U.S. Pat. Nos. 6,030,077 and 6,260,966 to Sawano et al., whose disclosures are incorporated herein by reference, describe a lens having a central circular spheric region with a first constant power, an intermediate annular aspheric region, and an outer annular spheric region having a second constant power. The radii of different parts of the intermediate region are calculated from two opposing parabolic curves which smoothly connect to each other and to the constant powers of the center and outer zones.
U.S. Pat. No. 6,116,735 to Wada, whose disclosure is incorporated herein by reference, describes a lens having zones which alternate between near- and far-correction zones. Typically there are four zones. A central near-vision zone is approximately 1–2 mm diameter, and the other zones have equal widths of about 0.63 mm.

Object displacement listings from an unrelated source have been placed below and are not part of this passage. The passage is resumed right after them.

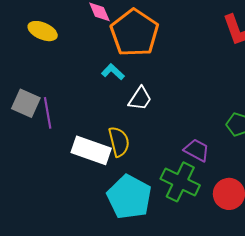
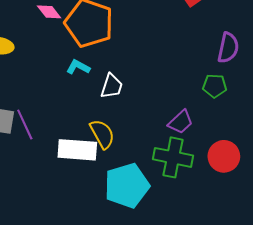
purple trapezoid: (197, 150) -> (181, 122), turned 124
cyan pentagon: (129, 197) -> (127, 186), turned -30

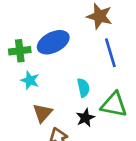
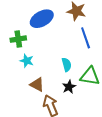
blue ellipse: (53, 42) -> (42, 19), moved
brown triangle: (43, 113) -> (37, 85), turned -42

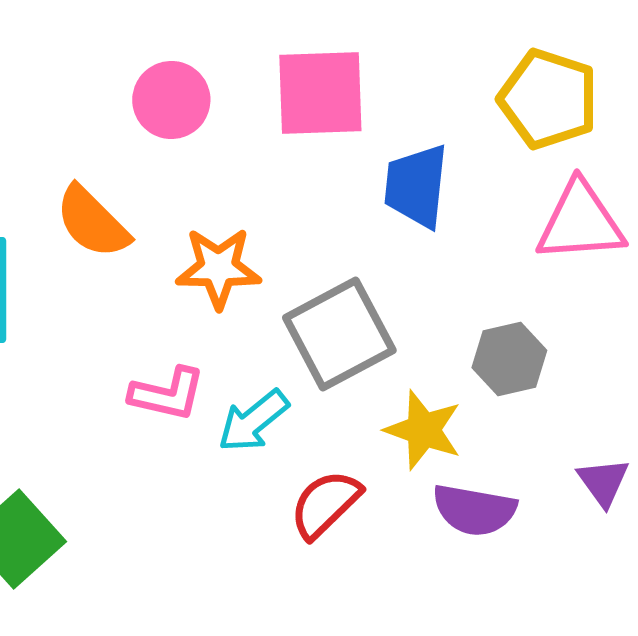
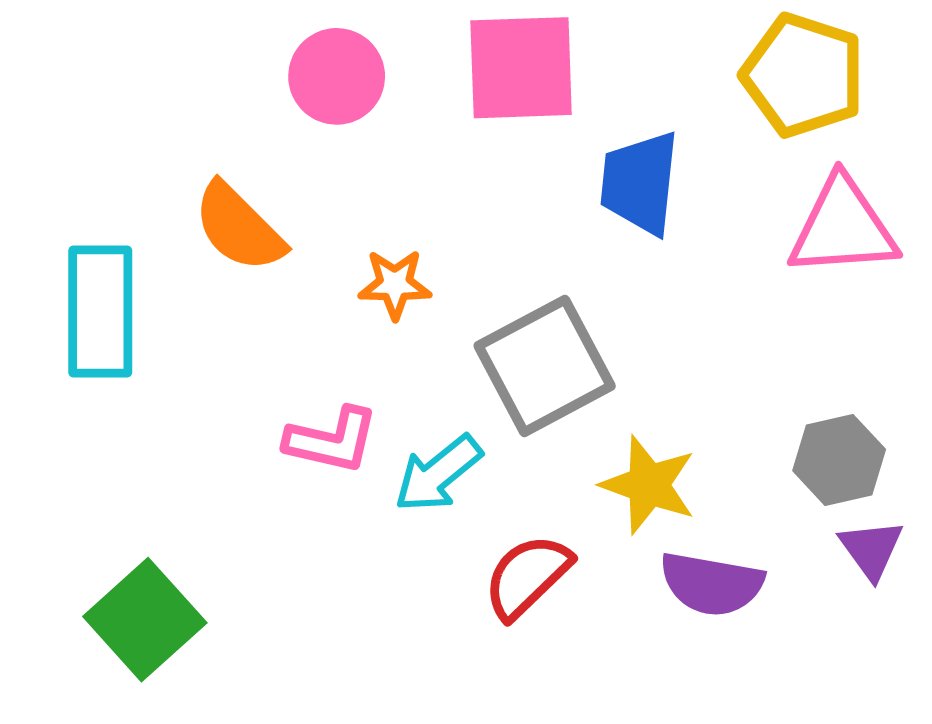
orange star: (218, 268) -> (395, 284), size x0.7
gray hexagon: (509, 359) -> (839, 460), moved

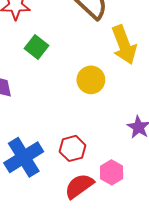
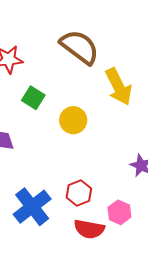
yellow circle: (91, 80) -> (73, 120), moved
red semicircle: (79, 186) -> (89, 229), turned -128

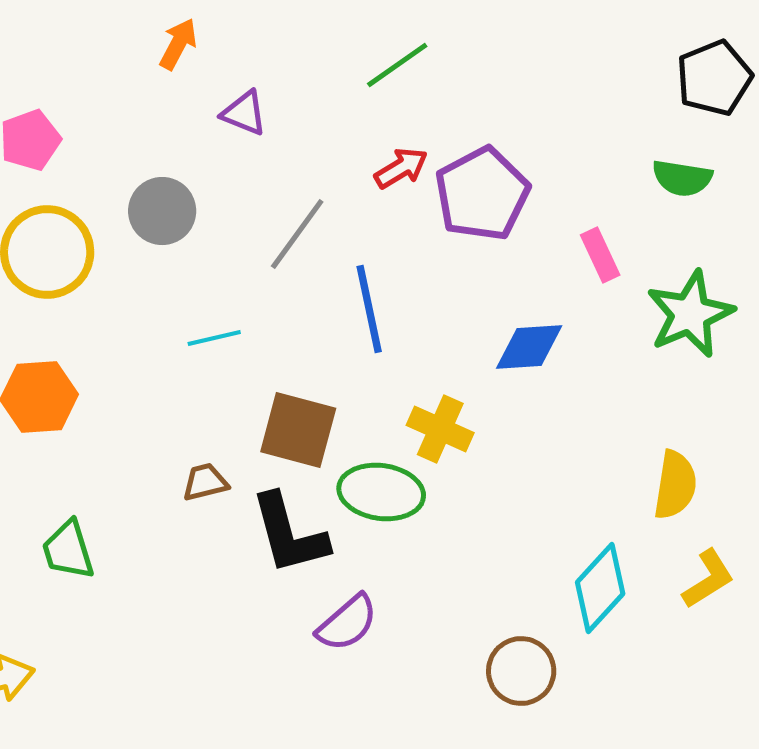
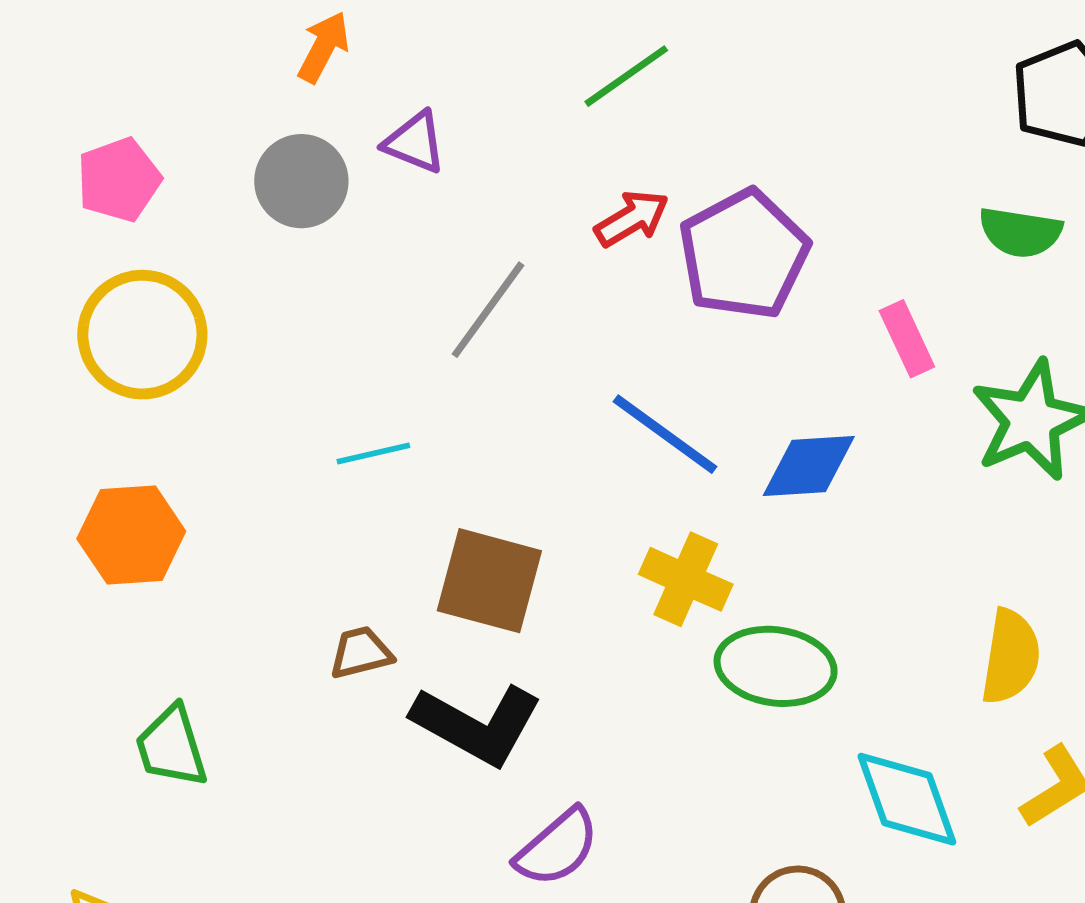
gray circle: (162, 211) -> (301, 181), moved
blue line: (369, 309) -> (665, 434), moved, turned -42
green ellipse: (381, 492) -> (776, 666), moved
black L-shape: (289, 534) -> (477, 724), turned -46
cyan diamond: (600, 588) -> (907, 799), turned -62

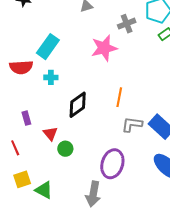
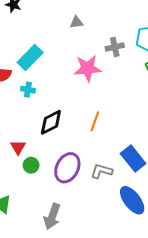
gray L-shape: (132, 124) -> (102, 171), moved
purple ellipse: (112, 164) -> (67, 168), moved

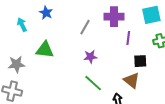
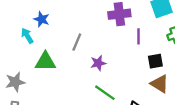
cyan arrow: (22, 25) -> (27, 36), moved
gray line: (85, 27) -> (77, 42), moved
brown triangle: (131, 80) -> (160, 84), moved

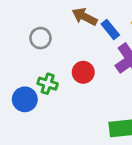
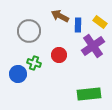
blue rectangle: (110, 29) -> (78, 25), turned 40
gray circle: (40, 38) -> (29, 31), size x1.5

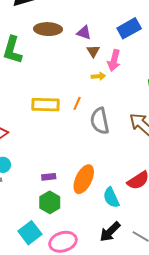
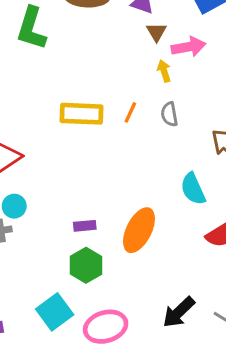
pink arrow: (114, 60) -> (189, 47), turned -115
yellow arrow: (98, 76) -> (164, 71), turned -104
gray semicircle: (100, 121) -> (169, 114), moved, size x0.6
cyan semicircle: (111, 198) -> (193, 189), moved

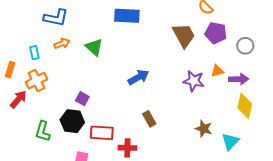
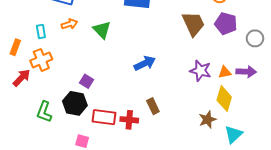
orange triangle: (217, 71) -> (225, 72), moved
yellow diamond: (245, 106) -> (224, 99), moved
brown star: (204, 129) -> (207, 120), turned 30
red cross: (127, 148) -> (129, 120), moved

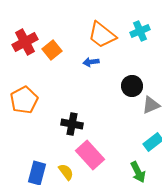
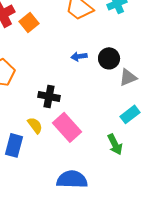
blue arrow: (91, 62) -> (79, 56), moved
yellow semicircle: (66, 172) -> (35, 125), moved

Other systems for correcting vision are known in the art. For example, U.S. Pat. No. 5,695,509 to El Hage, whose disclosure is incorporated herein by reference, describes a mold for reshaping the cornea. Curvatures of surfaces of the mold are modifications of the corneal topography of the mold wearer, and include a flattened pressure zone and a relief zone designed to receive displaced corneal tissue.
U.S. Pat. No. 5,771,088 to Perrott, whose disclosure is incorporated herein by reference, describes a contact lens for improving peripheral vision. The contact lens is formed as an “aplanatic fit” lens (stated to be a lens having an aspheric, preferably hyperbolic or parabolic, front surface to correct spherical aberration). In addition to an aplanatic central zone, the lens has an outer spherical zone.
Correct provision of a multifocal contact lens for a specific eye typically requires knowledge of both the near and far correction of the eye of the patient. Since both corrections are typically prescribed to within a quarter of a diopter, it will be appreciated that there are a large number of near- and far- combinations. Notwithstanding that certain multifocal lenses known in the art, including some of those described above, claim to be suitable for ranges of prescriptions, there is a need for an improved multifocal contact lens.